But just because they are the Eldar version does not mean he was saying they were equals. Generally speaking one Eldar vs one space marine. Usually a space marine would win, if nothing because Eldar have not had the benefit of a super being (who is as close as you can get to being a god without living in the god realm) design them from science and stealing power from the chaos gods themselves. These are just normal Eldar who had to train themselves and may benefit from the souls of a few Eldar combined but it does not directly amplify their power. You dig?

So suck it mr sarcastic.


----------



## ckcrawford (Feb 4, 2009)

Watch everybody except this fluff as being acceptable too. Its gonna be awesome.


----------



## Serpion5 (Mar 19, 2010)

cegorach said:


> Well Sanguinius is already dead so.
> 
> But just because they are the Eldar version does not mean he was saying they were equals. Generally speaking one Eldar vs one space marine. Usually a space marine would win, if nothing because Eldar have not had the benefit of a super being (who is as close as you can get to being a god without living in the god realm) design them from science and stealing power from the chaos gods themselves. These are just normal Eldar who had to train themselves and may benefit from the souls of a few Eldar combined but it does not directly amplify their power. You dig?
> 
> So suck it mr sarcastic.


A _FEW_? Dude, it is far more than a few. PotW gives us an idea of just how ancient some of them are, Krandras at least consists of at least several hundred eldar exarch souls. Keep in mind that exarchs follow a similar principle, so there's no telling how much raw power they potentially possess. 
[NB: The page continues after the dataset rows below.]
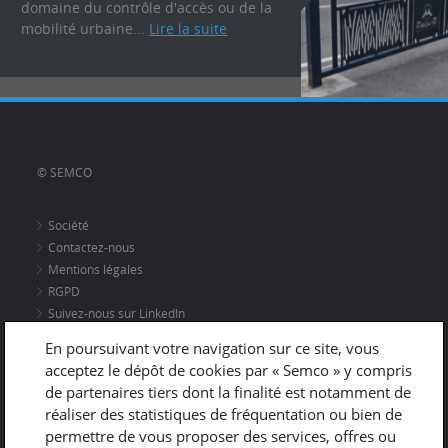
domaine du contrôle d'accès ou de la
mobilité urbaine...
Lire la suite
© SEMCO
Société
Contactez-nous
Mentions légales
RGPD
Suivez-nous sur LinkedIn
En poursuivant votre navigation sur ce site, vous
acceptez le dépôt de cookies par « Semco » y compris
Adresse
de partenaires tiers dont la finalité est notamment de
670 rue du Vernay
réaliser des statistiques de fréquentation ou bien de
38300 NIVOLAS-VERMELLE
permettre de vous proposer des services, offres ou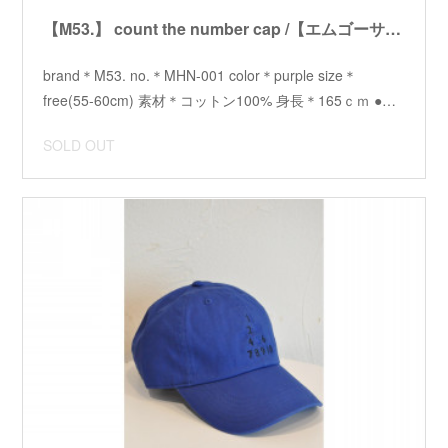
【M53.】 count the number cap /【エムゴーサン】カウントザナンバーキャップ
brand＊M53. no.＊MHN-001 color＊purple size＊
free(55-60cm) 素材＊コットン100% 身長＊165ｃｍ ●…
SOLD OUT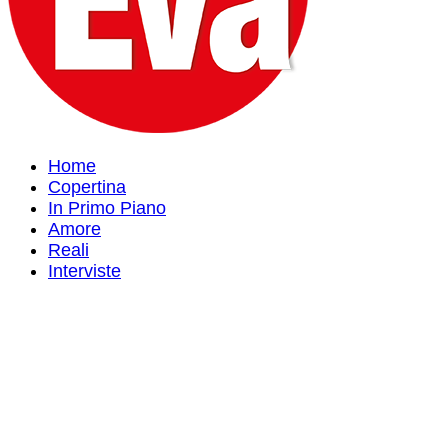
Home
Copertina
In Primo Piano
Amore
Reali
Interviste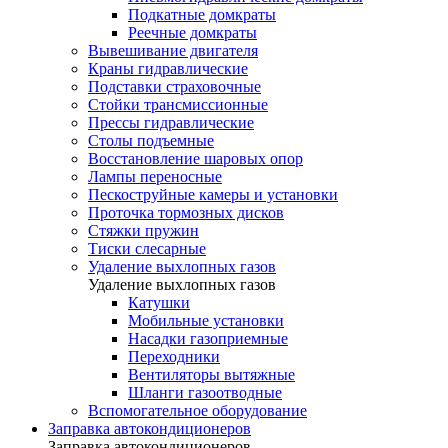
Подкатные домкраты
Реечные домкраты
Вывешивание двигателя
Краны гидравлические
Подставки страховочные
Стойки трансмиссионные
Прессы гидравлические
Столы подъемные
Восстановление шаровых опор
Лампы переносные
Пескоструйные камеры и установки
Проточка тормозных дисков
Стяжки пружин
Тиски слесарные
Удаление выхлопных газов
Удаление выхлопных газов
Катушки
Мобильные установки
Насадки газоприемные
Переходники
Вентиляторы вытяжные
Шланги газоотводные
Вспомогательное оборудование
Заправка автокондиционеров
Заправка автокондиционеров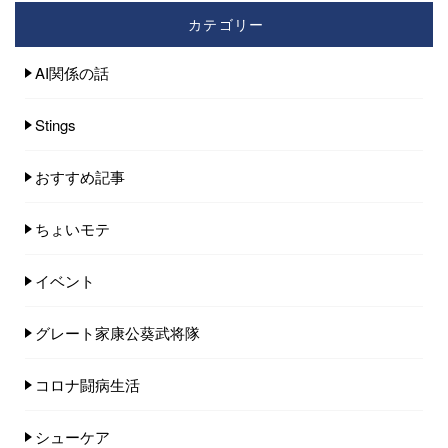
カテゴリー
AI関係の話
Stings
おすすめ記事
ちょいモテ
イベント
グレート家康公葵武将隊
コロナ闘病生活
シューケア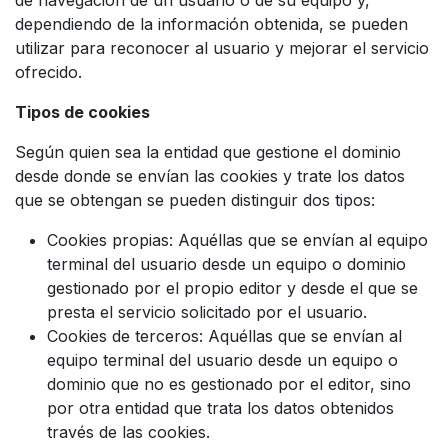
dependiendo de la información obtenida, se pueden
utilizar para reconocer al usuario y mejorar el servicio
ofrecido.
Tipos de cookies
Según quien sea la entidad que gestione el dominio
desde donde se envían las cookies y trate los datos
que se obtengan se pueden distinguir dos tipos:
Cookies propias: Aquéllas que se envían al equipo
terminal del usuario desde un equipo o dominio
gestionado por el propio editor y desde el que se
presta el servicio solicitado por el usuario.
Cookies de terceros: Aquéllas que se envían al
equipo terminal del usuario desde un equipo o
dominio que no es gestionado por el editor, sino
por otra entidad que trata los datos obtenidos
través de las cookies.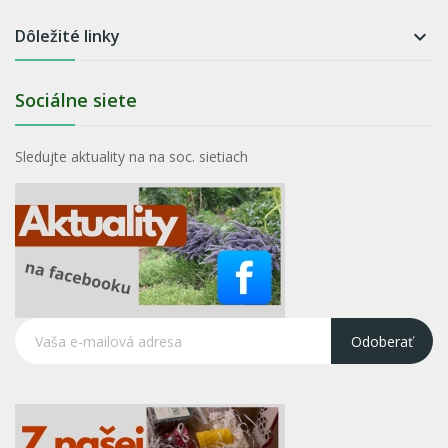
Dôležité linky

Sociálne siete
Sledujte aktuality na na soc. sietiach
Odoberať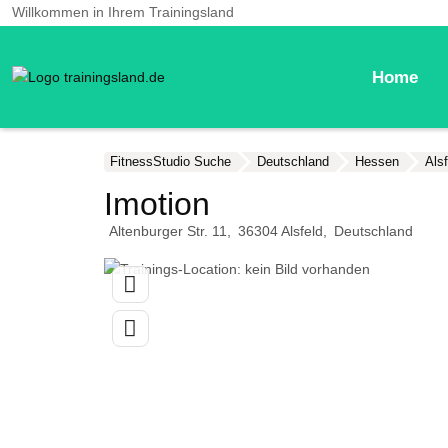
Willkommen in Ihrem Trainingsland
Home
FitnessStudio Suche
Deutschland
Hessen
Alsf
Imotion
Altenburger Str. 11
36304
Alsfeld
Deutschland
Also, the attitude is not required. So IF you were in fact joking, at least punctuate the fact with a smilie or else back it off. k:


----------



## mob16151 (Oct 20, 2011)

Im just gonna leave this here











Thats a scary,scary,being.


----------



## Serpion5 (Mar 19, 2010)

Ah, wonderful to see a good rendition of a phoenix lord in art. deviantArt truly is a goldmine. :grin:


----------



## bitsandkits (Mar 18, 2008)

mob16151 said:


> Im just gonna leave this here
> 
> 
> 
> ...


hes the reason the emperor is really on the golden throne, he isnt injured! hes just scared to come out as he owes Maugun-ra a fiver


----------



## Serpion5 (Mar 19, 2010)

Bits, I kind of get the impression your a Maugan Ra fan?


----------



## bitsandkits (Mar 18, 2008)

Serpion5 said:


> Bits, I kind of get the impression your a Maugan Ra fan?


well i fell in love with the Death jesters and then the Dark reapers when they came along later and when GW produced Maugan-ra a little bit of wee came out.

Look at him !! he just screams "im gonna slap the stink off you" 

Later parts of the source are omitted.